Friday, February 28, 2014

Reference Ruckus

Well, one recruiter woke up on the wrong side of the bed when she wrote this post. But it’s fun to read. And it’s got some good insight.

In college, you’ve got FERPA. That’s the policy that prohibits your professors from saying anything about your performance in the classroom, good or bad, unless and until you explicitly authorize us to say something. Not even your mom can pry it out of us. At least  you have a chance to know about the policy; you have to sign off, opt in or out.

In the World of Work, there’s a similar gag-order.
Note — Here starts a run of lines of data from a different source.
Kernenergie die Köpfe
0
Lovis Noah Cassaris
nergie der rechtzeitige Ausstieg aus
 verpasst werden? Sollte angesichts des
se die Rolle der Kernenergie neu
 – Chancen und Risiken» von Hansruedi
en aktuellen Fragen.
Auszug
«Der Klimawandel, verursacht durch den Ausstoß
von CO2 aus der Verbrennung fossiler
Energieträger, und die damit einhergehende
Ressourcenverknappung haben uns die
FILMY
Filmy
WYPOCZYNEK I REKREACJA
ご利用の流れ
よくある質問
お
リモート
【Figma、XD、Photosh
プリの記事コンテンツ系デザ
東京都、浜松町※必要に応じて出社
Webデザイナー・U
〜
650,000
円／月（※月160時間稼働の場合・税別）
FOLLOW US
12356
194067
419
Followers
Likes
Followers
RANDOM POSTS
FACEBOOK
Many employers will not give references about your performance on the job—not even if they are hung in the air by their thumbs and the soles of their feet are tickled.
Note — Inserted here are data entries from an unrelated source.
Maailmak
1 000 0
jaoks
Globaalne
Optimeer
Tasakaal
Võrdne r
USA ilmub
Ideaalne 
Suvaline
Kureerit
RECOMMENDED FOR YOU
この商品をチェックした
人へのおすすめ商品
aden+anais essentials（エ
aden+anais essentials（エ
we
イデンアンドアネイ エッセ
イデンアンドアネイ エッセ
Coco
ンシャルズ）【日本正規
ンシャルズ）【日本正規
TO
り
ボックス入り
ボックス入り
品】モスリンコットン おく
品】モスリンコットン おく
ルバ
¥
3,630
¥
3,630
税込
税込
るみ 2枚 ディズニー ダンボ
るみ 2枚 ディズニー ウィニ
Why? Because employers are afraid of getting sued by former employees who believe that a reference was slanderous. Yup: the employer definitely should have said “he did an excellent job” rather than “a great job.”

The lesson(s)?
  • Be aware that a former employer may have such a policy, and may not be willing to say anything about your work.
  • Prepare alternate sources for recommendations: church, recent educational experience, volunteer work.
  • The article suggests that you ask whether an employer has such a policy or not before you agree to take a job. If not, don't work there.
  • If someone calls you to give a reference on another person who worked with you, know whether your company has such a policy in place. Yes, if you’re still early in your career, you may feel flattered you’ve been called to assess someone else. But you may be dealing with a sneaky person trying to avoid the run-around higher up the food chain.

Thanks to Joyce Tesar for suggesting this article!

Thursday, February 27, 2014

Job Fare? Faire? Fear? Anyway--there's food!

Job Fair Boot Camp, Tuesday, March 11, from 4:00 – 6:00 p.m., Multipurpose Room, Gallagher Center
Job Fair Boot Camp is a new event where students have an opportunity to find out first hand from recruiters and recent alumni how to make it. This mini-conference will include breakout sessions on making a great first impression, using technology in the job search, what recruiters look for on a resume, networking skills, and plenty of free food.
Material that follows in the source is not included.